Task directions: Word for word, transcribe the data below from the line with "Display Talks / Vermittlung im" to the line with "socioekonomisk bakgrund, kön och sex", keeping both of those lines.

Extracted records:
_____
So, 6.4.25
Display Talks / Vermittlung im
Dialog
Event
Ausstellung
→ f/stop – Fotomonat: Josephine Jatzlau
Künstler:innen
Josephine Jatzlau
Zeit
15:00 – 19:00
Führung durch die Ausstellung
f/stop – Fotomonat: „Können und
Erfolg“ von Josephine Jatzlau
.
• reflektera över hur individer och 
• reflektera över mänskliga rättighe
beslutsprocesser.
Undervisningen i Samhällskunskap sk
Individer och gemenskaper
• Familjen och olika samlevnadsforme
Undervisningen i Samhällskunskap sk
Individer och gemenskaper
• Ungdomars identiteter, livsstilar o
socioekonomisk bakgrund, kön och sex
_____
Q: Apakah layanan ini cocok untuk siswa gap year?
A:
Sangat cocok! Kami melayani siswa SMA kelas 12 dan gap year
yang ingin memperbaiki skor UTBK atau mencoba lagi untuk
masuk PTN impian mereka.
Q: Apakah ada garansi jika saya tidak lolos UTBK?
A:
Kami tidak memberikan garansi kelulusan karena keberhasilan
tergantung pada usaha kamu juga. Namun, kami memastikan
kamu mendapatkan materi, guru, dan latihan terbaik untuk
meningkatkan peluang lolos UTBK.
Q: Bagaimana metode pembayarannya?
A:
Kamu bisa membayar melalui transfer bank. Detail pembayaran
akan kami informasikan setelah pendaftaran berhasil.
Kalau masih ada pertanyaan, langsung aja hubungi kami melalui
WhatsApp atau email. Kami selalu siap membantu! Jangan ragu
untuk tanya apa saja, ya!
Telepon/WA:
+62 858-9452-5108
_____
Result for this task:
Display Talks / Vermittlung im
Dialog
Event
Ausstellung
→ f/stop – Fotomonat: Josephine Jatzlau
Künstler:innen
Josephine Jatzlau
Zeit
15:00 – 19:00
Führung durch die Ausstellung
f/stop – Fotomonat: „Können und
Erfolg“ von Josephine Jatzlau
.
• reflektera över hur individer och 
• reflektera över mänskliga rättighe
beslutsprocesser.
Undervisningen i Samhällskunskap sk
Individer och gemenskaper
• Familjen och olika samlevnadsforme
Undervisningen i Samhällskunskap sk
Individer och gemenskaper
• Ungdomars identiteter, livsstilar o
socioekonomisk bakgrund, kön och sex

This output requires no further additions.